* DATASET CONTENT:
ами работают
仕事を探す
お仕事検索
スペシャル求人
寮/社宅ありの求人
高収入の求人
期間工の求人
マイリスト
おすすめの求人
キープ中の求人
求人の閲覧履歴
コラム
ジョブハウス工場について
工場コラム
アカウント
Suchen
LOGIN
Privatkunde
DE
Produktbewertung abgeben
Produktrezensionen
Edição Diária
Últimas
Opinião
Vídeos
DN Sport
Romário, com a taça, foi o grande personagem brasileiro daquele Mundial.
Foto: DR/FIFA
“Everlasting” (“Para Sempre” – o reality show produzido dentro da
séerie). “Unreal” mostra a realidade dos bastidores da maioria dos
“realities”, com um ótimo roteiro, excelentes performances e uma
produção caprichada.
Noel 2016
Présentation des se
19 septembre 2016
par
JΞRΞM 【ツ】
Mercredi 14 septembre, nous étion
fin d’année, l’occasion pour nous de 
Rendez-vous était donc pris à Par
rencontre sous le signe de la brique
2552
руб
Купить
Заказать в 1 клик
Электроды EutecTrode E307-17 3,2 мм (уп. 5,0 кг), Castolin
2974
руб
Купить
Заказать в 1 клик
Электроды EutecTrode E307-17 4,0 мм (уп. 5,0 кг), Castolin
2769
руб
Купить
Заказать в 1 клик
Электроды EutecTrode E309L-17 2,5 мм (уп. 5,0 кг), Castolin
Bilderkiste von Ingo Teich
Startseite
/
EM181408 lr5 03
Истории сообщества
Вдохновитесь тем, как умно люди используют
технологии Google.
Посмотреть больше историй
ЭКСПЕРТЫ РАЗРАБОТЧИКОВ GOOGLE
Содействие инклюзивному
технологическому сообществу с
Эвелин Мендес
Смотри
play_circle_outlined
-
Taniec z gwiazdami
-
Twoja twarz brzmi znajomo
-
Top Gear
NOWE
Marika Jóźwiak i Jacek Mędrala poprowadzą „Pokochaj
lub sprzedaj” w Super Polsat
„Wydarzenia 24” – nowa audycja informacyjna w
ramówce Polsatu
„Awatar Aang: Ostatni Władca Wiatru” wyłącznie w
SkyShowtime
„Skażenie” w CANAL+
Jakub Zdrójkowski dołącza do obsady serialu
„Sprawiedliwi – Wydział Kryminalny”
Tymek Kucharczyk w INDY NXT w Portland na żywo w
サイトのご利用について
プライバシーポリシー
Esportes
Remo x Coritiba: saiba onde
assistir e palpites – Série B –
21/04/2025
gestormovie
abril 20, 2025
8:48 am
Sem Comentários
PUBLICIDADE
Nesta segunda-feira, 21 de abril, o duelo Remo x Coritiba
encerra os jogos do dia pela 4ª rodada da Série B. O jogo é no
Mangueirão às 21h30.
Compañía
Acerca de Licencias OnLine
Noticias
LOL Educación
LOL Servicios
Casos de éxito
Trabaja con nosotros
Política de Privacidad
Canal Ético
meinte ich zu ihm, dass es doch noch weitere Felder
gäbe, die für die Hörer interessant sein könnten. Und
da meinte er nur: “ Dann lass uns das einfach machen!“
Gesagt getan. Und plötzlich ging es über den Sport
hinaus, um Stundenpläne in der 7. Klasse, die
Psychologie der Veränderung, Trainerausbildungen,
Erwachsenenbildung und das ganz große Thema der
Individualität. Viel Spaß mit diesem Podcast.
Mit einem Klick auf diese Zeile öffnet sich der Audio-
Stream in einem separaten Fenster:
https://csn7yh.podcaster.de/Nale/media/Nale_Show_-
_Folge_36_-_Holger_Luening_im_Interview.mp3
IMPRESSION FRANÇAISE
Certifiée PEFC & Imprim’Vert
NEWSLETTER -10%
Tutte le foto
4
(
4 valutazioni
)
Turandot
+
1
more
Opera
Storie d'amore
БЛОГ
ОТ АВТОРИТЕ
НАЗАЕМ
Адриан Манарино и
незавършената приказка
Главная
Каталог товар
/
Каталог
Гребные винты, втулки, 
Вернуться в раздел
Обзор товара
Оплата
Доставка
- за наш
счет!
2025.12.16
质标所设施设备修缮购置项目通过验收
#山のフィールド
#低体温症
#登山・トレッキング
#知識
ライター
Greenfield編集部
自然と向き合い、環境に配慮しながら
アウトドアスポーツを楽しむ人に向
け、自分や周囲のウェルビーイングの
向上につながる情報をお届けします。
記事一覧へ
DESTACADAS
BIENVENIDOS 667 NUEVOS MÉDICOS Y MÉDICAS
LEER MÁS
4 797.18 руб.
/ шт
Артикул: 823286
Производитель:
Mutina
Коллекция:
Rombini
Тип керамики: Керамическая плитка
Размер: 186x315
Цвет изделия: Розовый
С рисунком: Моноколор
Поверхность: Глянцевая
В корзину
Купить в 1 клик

* GOAL OF THE EXERCISE:
Please copy each line from the material above in which the string "Série" appears.

* RESPONSE FOR THIS EXERCISE:
assistir e palpites – Série B –
encerra os jogos do dia pela 4ª rodada da Série B. O jogo é no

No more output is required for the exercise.